Thanks for sharing this analysis, it’s super interesting to look at and digest!

My one thought - this seems like a great data set to use but I’m curious how each of the 4 methods you outlined would look if we completely excluded ZK Tech votes. On the surface this behavior seemed like airdrop farming or collusion that skewed the votes for that category, especially when you compare it to a) the number of grantees in that round and b) the number of donors/donations.

There also were issues with this vote & Passport that meant quite a few people could not participate in time - myself included. I’m curious how many people tried to vote and couldn’t, considering I tried multiple times over a span of a few days and was unable to. This is to say I think these results should be explored more, but I also think we could produce a much “better” data set to experiment on with these methods.

1 Like

Just wanted to echo what @ale.k and @koday said here – super interesting stuff – and worth exploring a lot more if we ever decide to do another community vote to decide on core rounds :slight_smile: it would be awesome to be able to use that data to test different ideas/models/hypotheses/etc

For the beta round selection, I know the DeSci community was eager to vote, but GR15 donors/DeSci supporters who didn’t participate in the Alpha round probably weren’t eligible as their passports would have been expired.

Multi-round checkout in GS/Allo V2 would also provide a lot of interesting data. Due to high gas fees on Ethereum Mainnet during the Beta Round I think a lot of folks avoided supporting multiple rounds… but once this obstacle is gone we will probably have much richer data on cross-round support. Hopefully multi-round also means simultaneous multi-chain checkout too…

Hey Joel!

This was a really interesting read. Contrasting the snapshot vote and grants rounds really shows just how different these outcomes were and I wonder why that is. It’s possible they just appealed to two different audiences. For example the DeSci community did not participate much in snapshot but this analysis shows they took a larger share of the donations than one would expect based on the size of the matching pool. It’s possible they’re less involved/engaged in Gitcoin governance but care more about the grantees in the round.
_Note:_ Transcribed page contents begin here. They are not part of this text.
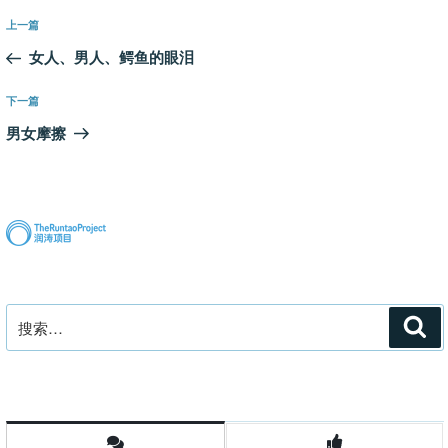
文
上
上一篇
章
一
女人、男人、鳄鱼的眼泪
导
篇
航
文
下
下一篇
章
一
男女摩擦
篇
文
章
搜
搜
索
索：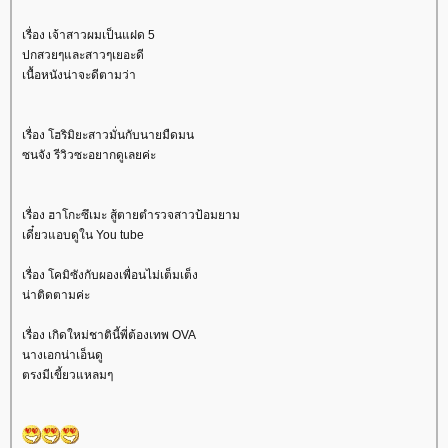
เรื่อง เจ้าสาวผมเป็นแฝด 5
ปกสวยๆและสาวๆเยอะดี
เนื้อหนังน่าจะดีตามว่า
เรื่อง โฮริมิยะสาวมั่นกับนายมืดมน
ซนจัง รีวิวซะอยากดูเลยค่ะ
เรื่อง ฮาโกะซึเมะ สู้ตายตำรวจสาวป้อมยาม
เดี๋ยวแอบดูใน You tube
เรื่อง โคมิซังกับผองเพื่อนไม่เต็มเต็ง
น่าติดตามค่ะ
เรื่อง เกิดใหม่ชาตินี้พี่ต้องเทพ OVA
นางเอกน่าเอ็นดู
ตรงมีเขี้ยวแหลมๆ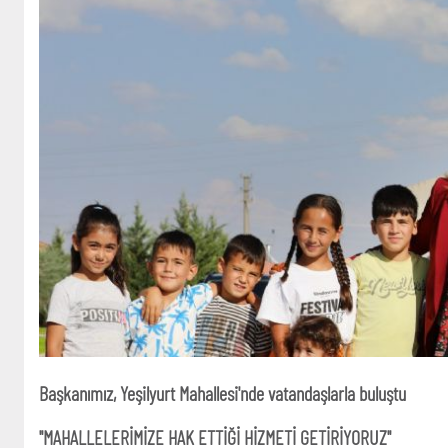
Başkanımız, Yeşilyurt Mahallesi'nde vatandaşlarla buluştu
"MAHALLELERİMİZE HAK ETTİĞİ HİZMETİ GETİRİYORUZ"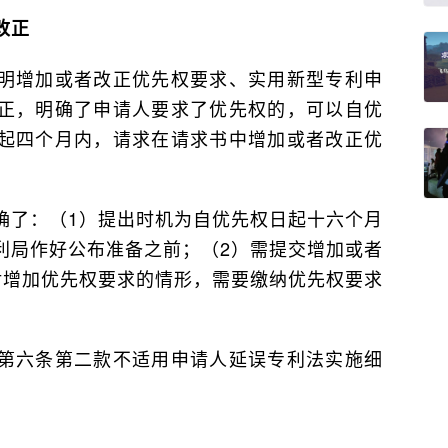
改正
明增加或者改正优先权要求、实用新型专利申
正，明确了申请人要求了优先权的，可以自优
起四个月内，请求在请求书中增加或者改正优
确了：（1）提出时机为自优先权日起十六个月
利局作好公布准备之前；（2）需提交增加或者
对增加优先权要求的情形，需要缴纳优先权要求
第六条第二款不适用申请人延误专利法实施细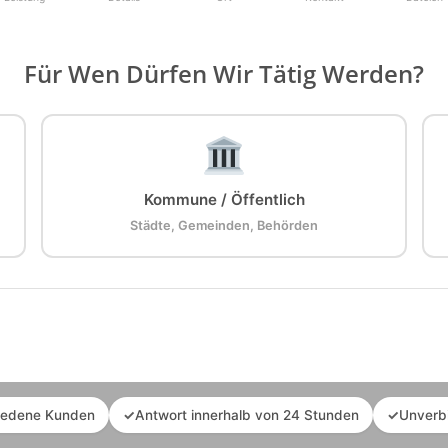
Für Wen Dürfen Wir Tätig Werden?
Kommune / Öffentlich
Städte, Gemeinden, Behörden
iedene Kunden
✓
Antwort innerhalb von 24 Stunden
✓
Unverb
This really points to me that if we were to use a snapshot vote to pick core rounds again we’d have to do so differently and maybe we should take QF as governance more seriously. If there’s strong community support for a featured round based on donations in the round then perhaps it should be a core round.

I really like how you’re contrasting different QF mechanisms to try and find which one delivers better results. It would be really interesting to see how the results vary by mechanism when zooming in on one round and asking if those results align with what we expect.

For example, in the recent Citizens Round, the results were surprising. This was primarily a round for the Gitcoin community and in the initial proposal I called out examples of who I hoped this round would fund:

Yet, my favorite grants and the favorites of many high-context Gitcoin contributors did not earn much of the matching pool. In the end, the top four projects in the round were all organizations rather than Citizens. We also found significant evidence that the round was attacked by a small army of airdrop farming robots.

I’m wondering how different these results would be if we used a different mechanism. Instead of linear QF, how would pairwise matching, cluster matching, or connection-oriented cluster matching perform? Would the results be more in line with what we’re expecting and resistant to possible sybil/bot attacks?